Toutefois, je dois composer avec tous les aspects pratiques d’un déménagement à quatre heures de route : planifier chaque étape, trier nos affaires pour n’emporter que ce qui servira, emballer le tout dans des boîtes et les identifier. De plus, je dois trouver une solution pour passer les six prochains mois entre deux domiciles… un casse-tête géant.

Les souvenirs

J’ai toujours été pragmatique en matière de souvenirs. Je n’aime pas collectionner des objets. Le passé me pèse parfois, et il ne m’arrive pas si souvent de fouiller dans mes boîtes à souvenirs. Cependant, il était temps de trier tout cela. Nous avons vécu dans cette maison pendant plus de vingt ans, et avons accumulé toutes sortes d’articles que nous utilisons rarement. Il y a aussi des choses qui ne servent à rien, mais qui, pourtant, me suivront toute ma vie. Comme dit mon mari, ils résistent à mon inclination naturelle au minimalisme.
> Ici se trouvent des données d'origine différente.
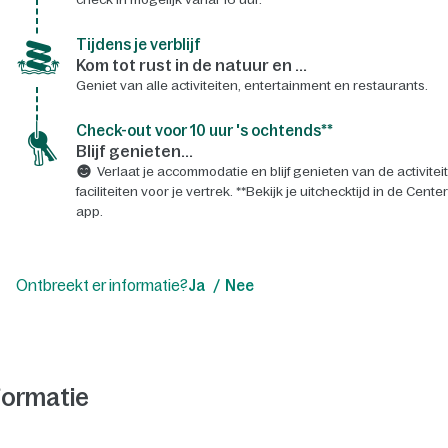
Tijdens je verblijf
Kom tot rust in de natuur en ...
Geniet van alle activiteiten, entertainment en restaurants.
Check-out voor 10 uur 's ochtends**
Blijf genieten...
Verlaat je accommodatie en blijf genieten van de activitei
faciliteiten voor je vertrek. **Bekijk je uitchecktijd in de Cente
app.
Ontbreekt er informatie?
Ja
Nee
formatie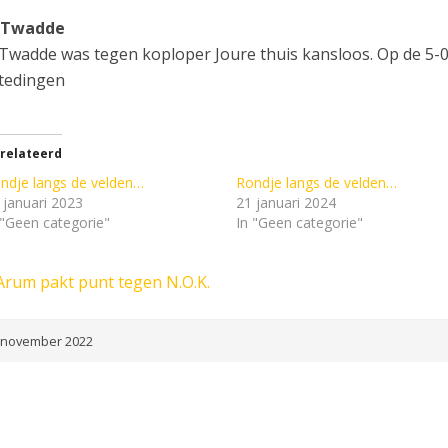
t Twadde
 Twadde was tegen koploper Joure thuis kansloos. Op de 5-0
ftedingen
relateerd
ndje langs de velden…
Rondje langs de velden…
 januari 2023
21 januari 2024
 "Geen categorie"
In "Geen categorie"
Arum pakt punt tegen N.O.K.
 november 2022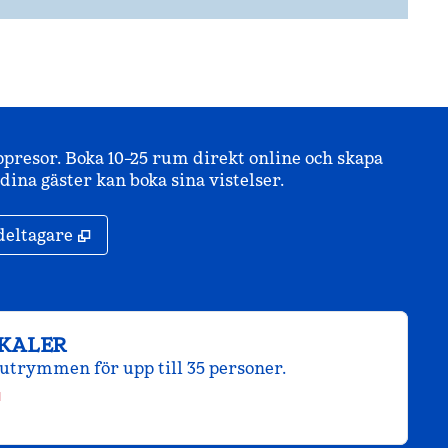
ppresor. Boka 10–25 rum direkt online och skapa
ina gäster kan boka sina vistelser.
,
Öppnas i ny flik
deltagare
KALER
utrymmen för upp till 35 personer.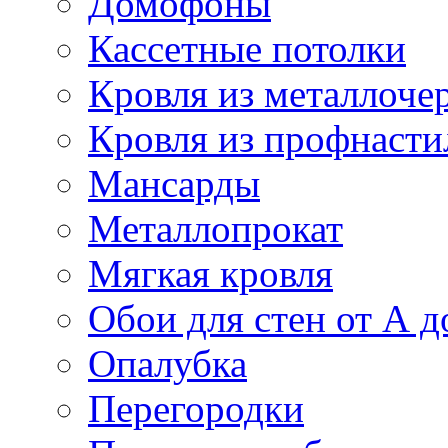
Домофоны
Кассетные потолки
Кровля из металлоче
Кровля из профнасти
Мансарды
Металлопрокат
Мягкая кровля
Обои для стен от А д
Опалубка
Перегородки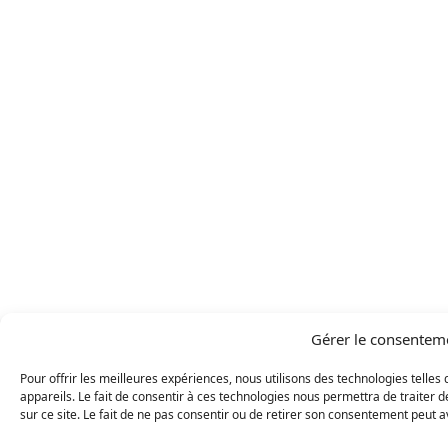
Gérer le consentem
Pour offrir les meilleures expériences, nous utilisons des technologies telle
appareils. Le fait de consentir à ces technologies nous permettra de traiter
sur ce site. Le fait de ne pas consentir ou de retirer son consentement peut av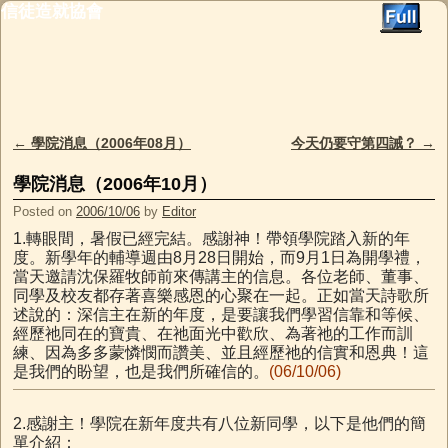
信徒造就協會
Skip to primary content
Skip to secondary content
←
學院消息（2006年08月）
今天仍要守第四誡？
→
Post navigation
學院消息（2006年10月）
Posted on
2006/10/06
by
Editor
1.轉眼間，暑假已經完結。感謝神！帶領學院踏入新的年
度。新學年的輔導週由8月28日開始，而9月1日為開學禮，
當天邀請沈保羅牧師前來傳講主的信息。各位老師、董事、
同學及校友都存著喜樂感恩的心聚在一起。正如當天詩歌所
述說的：深信主在新的年度，是要讓我們學習信靠和等候、
經歷祂同在的寶貴、在祂面光中歡欣、為著祂的工作而訓
練、因為多多蒙憐憫而讚美、並且經歷祂的信實和恩典！這
是我們的盼望，也是我們所確信的。
(06/10/06)
2.感謝主！學院在新年度共有八位新同學，以下是他們的簡
單介紹：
Par exemple, je gardais un caillou rose dans un bocal de verre posé près de la fenêtre de mon atelier. J’ai tout d’abord eu l’idée de le lancer dans le jardin, mais je me suis arrêté net. J’avais entre les mains un instant magique. Il y a environ deux décennies, ma petite-fille, âgée de seulement trois ans, s’est précipitée vers moi pour me montrer sa trouvaille. Elle venait tout juste de trouver ce trésor en se promenant dans le jardin pendant que je désherbais le potager. Dorénavant, c’était sa mission d’en dénicher d’autres.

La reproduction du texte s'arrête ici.